Mrs Yudina had been conducting a fearless campaign to investigate corruption in Kalmykia. In particular she wanted to know what happened to $70 million-worth of funds to buy Kalmyk wool that were allocated to a commercial firm headed by Kirsan Ilyumzhinov in 1992 and then went missing. Shortly after the firm disbanded, Mr Ilyumzhinov was elected President of Kalmykia.
Mrs Yudina's researches were unwelcome. She was threatened and evicted from her offices and there was an attempt to burn down the door of her flat. Mr Ilyumzhinov stopped her printing her newspaper in Kalmykia, so - in a case of samizdat for the 1990s - she had it published in Volgograd, 200 miles away, and brought in to the republic every week by Lada.

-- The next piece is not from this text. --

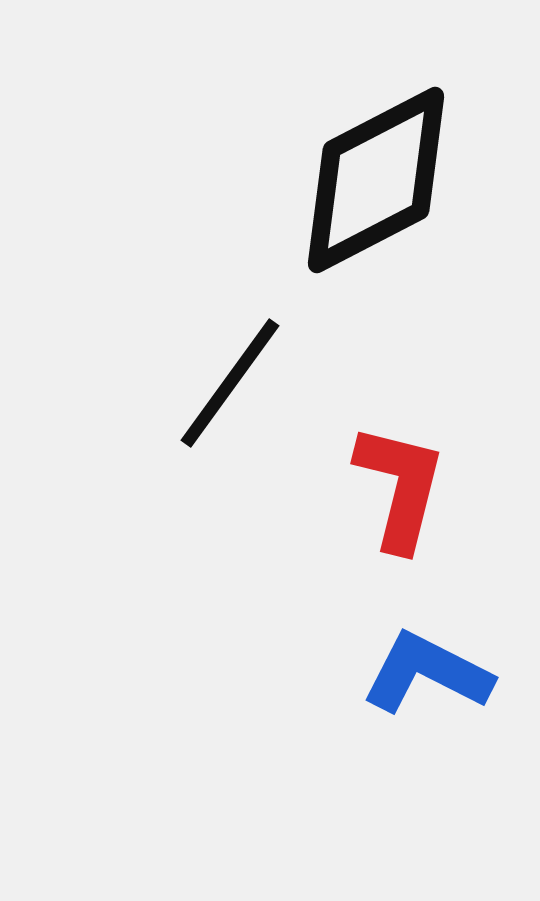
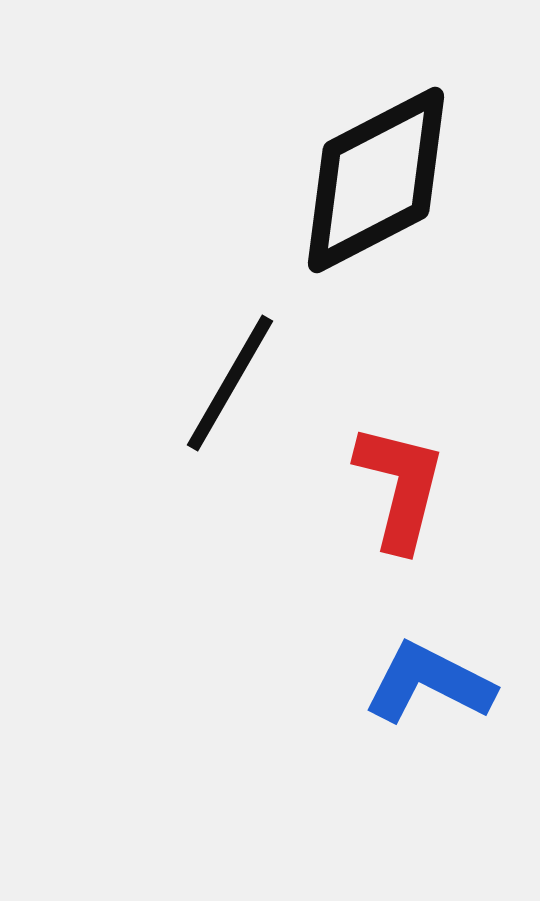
black line: rotated 6 degrees counterclockwise
blue L-shape: moved 2 px right, 10 px down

Mr Ilyumzhinov meanwhile went from strength to strength. He has had his presidential term extended to the year 2002. A fanatical chess player, he was elected president of Fidé and is planning to bring his own knockout version of the world chess championship and the chess olympiad to Elista later this year.

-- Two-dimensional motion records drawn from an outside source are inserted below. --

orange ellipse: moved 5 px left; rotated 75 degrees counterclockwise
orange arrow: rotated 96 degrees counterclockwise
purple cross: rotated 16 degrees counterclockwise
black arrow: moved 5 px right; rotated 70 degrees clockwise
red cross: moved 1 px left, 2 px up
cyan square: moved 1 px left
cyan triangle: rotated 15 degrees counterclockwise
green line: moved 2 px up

The President has used chess as his passport to international renown. All over Kalmykia, children are attending special chess schools. He also claims to be building a "chess city", modelled on the Olympic villages of the West. The city will remind most Russians of a fictional fraudster called Ostap Bender from the classic Soviet comic novel The Twelve Chairs. He, too, said he wanted to build a chess city, called Noviye Vasyuki; it never got built and Bender disappeared with the money. Bender, like Ilyumzhinov, had lots of charm; certainly, it takes panache to squander much of a small republic's budget on the beautiful game of chess - not unlike King Ludwig II of Bavaria's love affair with Wagnerian opera. But the net result is the same: a poor country suffering under one man and his whims.

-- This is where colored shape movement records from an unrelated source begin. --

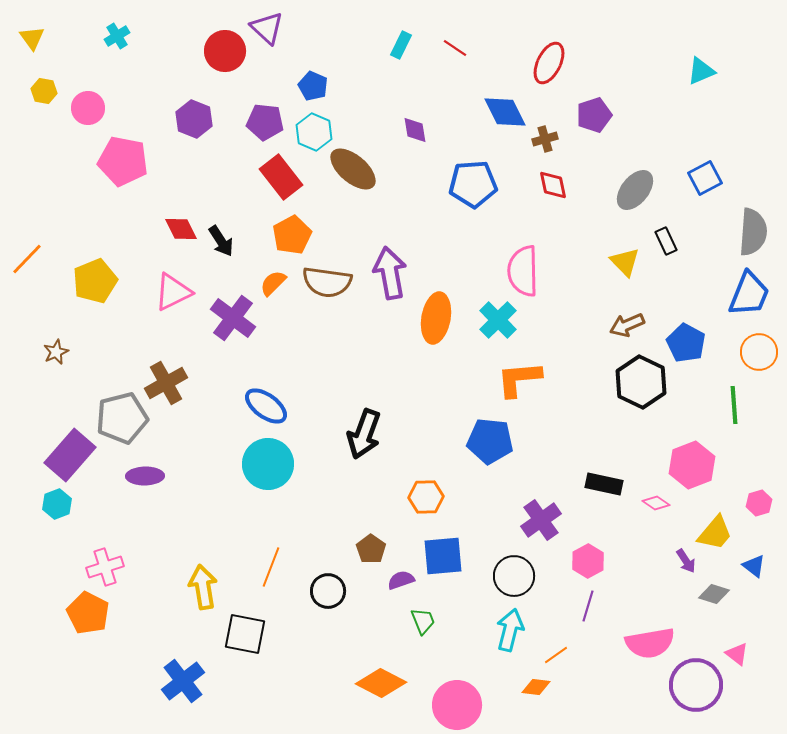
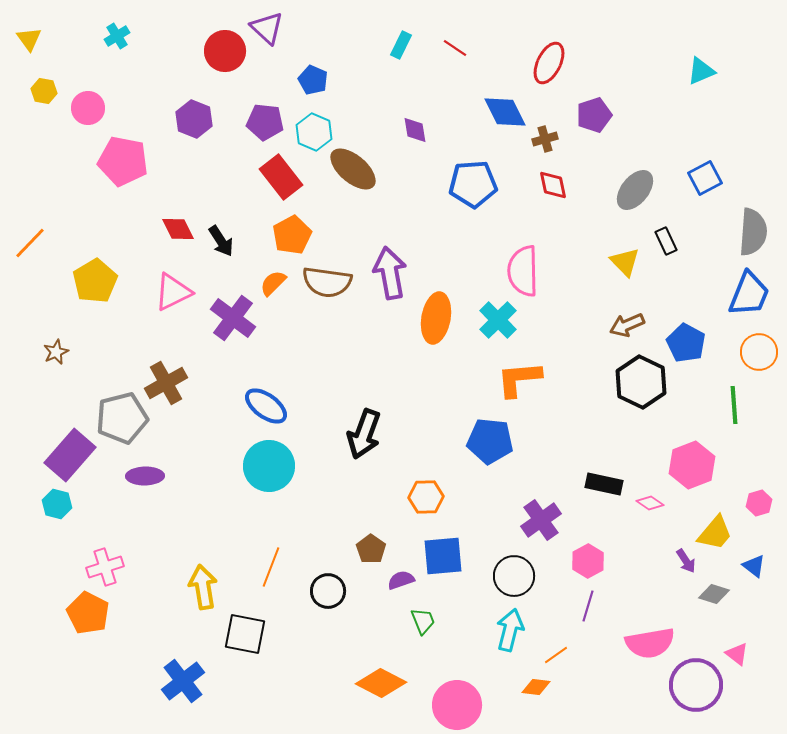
yellow triangle at (32, 38): moved 3 px left, 1 px down
blue pentagon at (313, 86): moved 6 px up
red diamond at (181, 229): moved 3 px left
orange line at (27, 259): moved 3 px right, 16 px up
yellow pentagon at (95, 281): rotated 9 degrees counterclockwise
cyan circle at (268, 464): moved 1 px right, 2 px down
pink diamond at (656, 503): moved 6 px left
cyan hexagon at (57, 504): rotated 24 degrees counterclockwise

When I went to Elista two years ago, I found it dusty and depressed and the people polite but evasive. Only Mrs Yudina's stuffy offices provided some fresh air. She was deadpan and ironic in a completely Russian way; yet only real courage could keep a defenceless woman in her fifties fighting for the truth in this remote place. And they really feared her. After my visit to the newspaper offices, the presidential press secretary decided to cancel my scheduled interview with Mr Ilyumzhinov. He said he was "disappointed" and said he would ring The Times and have a word with the Editor about my conduct.
We do not know who killed Mrs Yudina. The Kalmyk authorities were quick to say that it was a criminal murder. Her colleagues and reporters are sure it was a political killing, planned by those who wanted to shut her up. If that is so, it raises the most disturbing questions about the politics of Kalmykia.
Russia-watchers should ask questions, too. The way Kalmykia is run is proof of the way democracy is still a political weapon, not an end in itself. In some areas such as Moscow and St Petersburg, democratic politics is a stick for President Yeltsin to beat the communist opposition with. But men such as Mr Ilyumzhinov, or Murtaza Rakhimov of Bashkortostan, delivered a solid vote for Mr Yeltsin in 1996, while trampling on democracy at home. So long as Mr Ilyumzhinov remains a Yeltsin loyalist, the Kremlin is unlikely to question how he spends his money or how his bravest critic came to be so callously murdered.
The author was last week presented with a James Cameron award for his reporting on Chechnya for The Times; the award was shared with Carlotta Gall.